Problem statement
Without any of its pictures, the listing below should be output exactly.

Task inputs
════

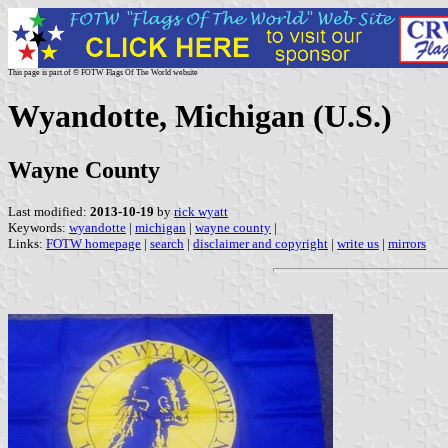
This page is part of © FOTW Flags Of The World website
Wyandotte, Michigan (U.S.)
Wayne County
Last modified:
2013-10-19
by
rick wyatt
Keywords:
wyandotte
|
michigan
|
wayne county
|
Links:
FOTW homepage
|
search
|
disclaimer and copyright
|
write us
|
mirrors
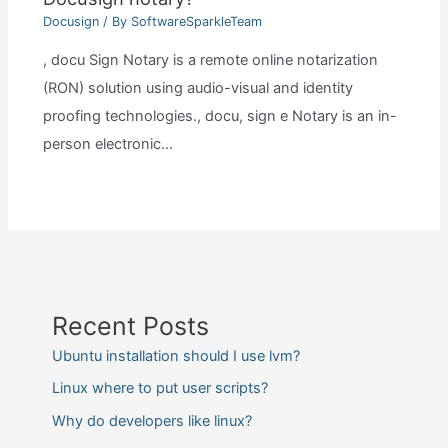
Docusign
/ By
SoftwareSparkleTeam
, docu Sign Notary is a remote online notarization
(RON) solution using audio-visual and identity
proofing technologies., docu, sign e Notary is an in-
person electronic…
Recent Posts
Ubuntu installation should I use lvm?
Linux where to put user scripts?
Why do developers like linux?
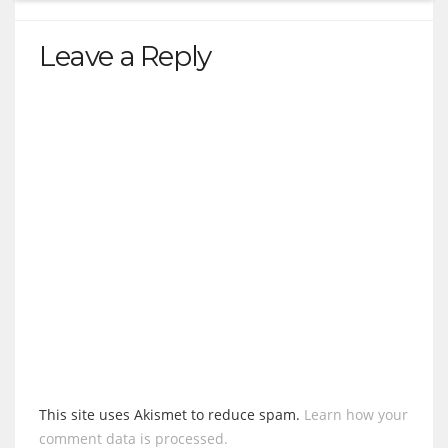
Leave a Reply
This site uses Akismet to reduce spam.
Learn how your
comment data is processed.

════

Task result
This page is part of © FOTW Flags Of The World website
Wyandotte, Michigan (U.S.)
Wayne County
Last modified:
2013-10-19
by
rick wyatt
Keywords:
wyandotte
|
michigan
|
wayne county
|
Links:
FOTW homepage
|
search
|
disclaimer and copyright
|
write us
|
mirrors
Docusign
/ By
SoftwareSparkleTeam
, docu Sign Notary is a remote online notarization
(RON) solution using audio-visual and identity
proofing technologies., docu, sign e Notary is an in-
person electronic…
Recent Posts
Ubuntu installation should I use lvm?
Linux where to put user scripts?
Why do developers like linux?
Leave a Reply
This site uses Akismet to reduce spam.
Learn how your
comment data is processed.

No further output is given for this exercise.